Input: graph = [[1,1,0],[1,1,0],[0,0,1]], initial = [0,1]

Connected components:

Component 0: nodes {0,1}, size 2
Component 1: node {2}, size 1

Initially infected counts per component: {2, 0} (nodes 0 and 1 in the same component)
No component has exactly one infected node, so remove smallest index in initial → 0

Output: 0

Example 2

Input: graph = [[1,1,0],[1,1,1],[0,1,1]], initial = [0,1]
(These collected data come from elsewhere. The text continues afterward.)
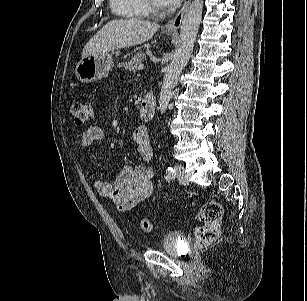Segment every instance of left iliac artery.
Wrapping results in <instances>:
<instances>
[{"mask_svg": "<svg viewBox=\"0 0 307 301\" xmlns=\"http://www.w3.org/2000/svg\"><path fill=\"white\" fill-rule=\"evenodd\" d=\"M166 174H167V177L169 179H174L175 176H176V173H175L174 169L172 167H170V166L167 167Z\"/></svg>", "mask_w": 307, "mask_h": 301, "instance_id": "left-iliac-artery-1", "label": "left iliac artery"}]
</instances>
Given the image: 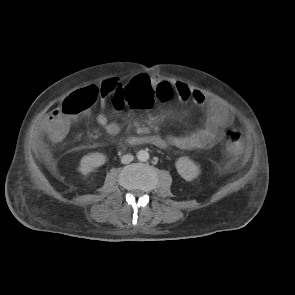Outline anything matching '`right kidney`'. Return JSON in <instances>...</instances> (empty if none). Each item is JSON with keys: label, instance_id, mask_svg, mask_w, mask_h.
I'll return each instance as SVG.
<instances>
[{"label": "right kidney", "instance_id": "ca27d5eb", "mask_svg": "<svg viewBox=\"0 0 295 295\" xmlns=\"http://www.w3.org/2000/svg\"><path fill=\"white\" fill-rule=\"evenodd\" d=\"M107 161V158L102 153H90L82 157L80 160L79 171L83 175H87L92 172L95 168H98L104 165Z\"/></svg>", "mask_w": 295, "mask_h": 295}]
</instances>
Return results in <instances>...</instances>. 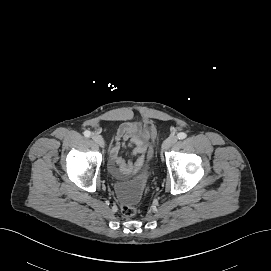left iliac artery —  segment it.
I'll list each match as a JSON object with an SVG mask.
<instances>
[{"label":"left iliac artery","instance_id":"left-iliac-artery-1","mask_svg":"<svg viewBox=\"0 0 271 271\" xmlns=\"http://www.w3.org/2000/svg\"><path fill=\"white\" fill-rule=\"evenodd\" d=\"M178 139H185L187 137V134L184 132H180L177 134Z\"/></svg>","mask_w":271,"mask_h":271}]
</instances>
Connected component: nodes {0,1,2}, size 3
Infected count = 2 → cannot save any nodes
Remove smallest index → 1

Output: 1

Example 3

Input: graph = [[1,1,0,0],[1,1,1,0],[0,1,1,1],[0,0,1,1]], initial = [0,1]

Connected component: nodes {0,1,2,3}, size 4
Infected count = 2 → cannot save any nodes
Remove smallest index → 1

Output: 1

Complexity Analysis

Measure	Complexity	Explanation
Time	O(n^2)	DFS over adjacency matrix requires visiting each edge in the n x n graph
Space	O(n)	Arrays for visited, component ID, infected counts, and recursion stack

Since the adjacency matrix has O(n^2) entries, DFS will traverse up to all n^2 edges in the worst case.